With two-straight nine-win seasons in the books, the next time Duke football takes the field at Wallace Wade Stadium, the Blue Devils and their fans will have some new views to take in before going for a third.

Following Duke’s 41-21 regular-season ending victory against Wake Forest, Duke brought school officials and construction equipment onto the field to ceremoniously mark the beginning of the Wallace Wade renovation process. Head coach David Cutcliffe and former offensive lineman Dave Harding kicked things off for the gathering of fans before turning it over to vice president and director of athletics Kevin White.

“Thank you to all of our fans that have been so great during this run,” Cutcliffe said. “This is pretty spectacular. I’m so happy and proud of so many people that have been a part of this process…. Our entire administration athletically, our entire administration from a University standpoint and then all of these players who have played with us over these last seven years. There’s a big part of them on this field.”

The 85-year old venue is scheduled to undergo a two-year facelift project that will cost approximately $100 million.

The official work is set to start Monday, as the construction company Duke is partnering with for the project, Beck, will begin the extensive remodeling plan. This will begin with the lowering of the field and will include the removal of the track, lowering of the stands, installation of a new scoreboard in the south end zone and replacement of the Finch-Yeager Building—which serves as the Sports Medicine center and press box—with a new, state-of-the-art facility.

The field will be complete by the time the 2015 season kicks off, vice president and director of athletics Kevin White said. The track will be fully removed and the new seats will have replaced it in order to grant fans a closer game experience.

“I’m a big fan of this,” Cutcliffe said. “We’re certainly going to respect what Wallace Wade Stadium is. It will be a new stadium, but it will be recognizable as Wallace Wade Stadium. I think what it will do more than anything else is become more and more fan-friendly.”

The Finch-Yeager Building will come down while students are away for winter break and construction will begin in early January, White said. The new press box and concourse level—which includes a new plaza and gate entrances—will be under construction throughout 2015 but "should be done before the 2016 season," according to the athletic department's official release.

In the meantime, the athletic department will explore several options regarding the placement of media next year. The most likely resolution would be to seat members of the press around the top of the bowl in tented areas.

"[2015] is going to be a temporary solution for a lot of things, including media," senior associate athletics director for external affairs Jon Jackson said. "There's literally three or four different scenarios that could play out—the most aggressive being if they got occupancy for one floor there's potential to do the media in the press area and I've seen other stadiums that have done it.

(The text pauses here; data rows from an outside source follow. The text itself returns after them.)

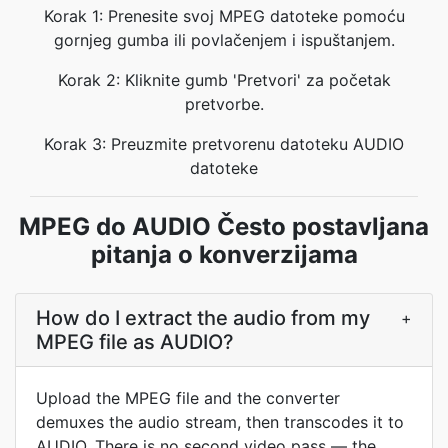
Korak 1: Prenesite svoj MPEG datoteke pomoću
gornjeg gumba ili povlačenjem i ispuštanjem.
Korak 2: Kliknite gumb 'Pretvori' za početak
pretvorbe.
Korak 3: Preuzmite pretvorenu datoteku AUDIO
datoteke
MPEG do AUDIO Često postavljana
pitanja o konverzijama
How do I extract the audio from my
+
MPEG file as AUDIO?
Upload the MPEG file and the converter
demuxes the audio stream, then transcodes it to
AUDIO. There is no second video pass — the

Most likely, outside, under shelter."

In addition to the new building, there will be several other projects underway throughout the 2015 season, meaning the areas surrounding Wallace Wade will be crowded in the coming year.

"In April, the frontal addition for Cameron [Indoor Stadium] and the—I call it the addendum building in the front of Murray [Building]—Scott Pavillion, those things will start to be in construction mode," White said. "We're going to have heavy-duty construction around here for a long time once it's all underway. Then of course we're creating a plaza out there. So when you put all those pieces together, there will be a heck of a lot going on."

Aside from the Wallace Wade renovations, a pair of other projects started earlier this year are nearing completion. White said the new Williams Track is now just two weeks away from occupancy and Kennedy Tower—which will service both Koskinen Stadium and the new track—will be completed by Christmas.

The renovations have more supporters than just White and Cutcliffe, as numerous students and fans joined them on the field following the Blue Devils’ win. Even with the heavy amounts of construction going on throughout East and West Campus, the students on-hand felt it was the best move for the program if it hopes to ride its current wave of success and bring in more fans.

“It feels like it’s not that different because the rest of our campus is going under renovations,” Trinity senior John Davis said. “But besides that, I think it’s a great move forward for our football program. I think the momentum that we have going forward, hopefully the momentum can only go up from here. I think having a bigger and better stadium will keep that momentum going and keep fans coming.”

With a larger stadium comes a demand to fill more seats, including those in the student section. Despite not filling the section on multiple occasions this year, Trinity senior Zeena Bhakta, is confident that the student attendance will only continue to grow, as evidenced through the trend she has seen in her time at Duke,

“The biggest change that I’ve seen is the student section,” Bhakta said. “The student section is much better than it’s been, even our freshman year. Seeing more people get hyped about football is awesome and I hope that trend continues.”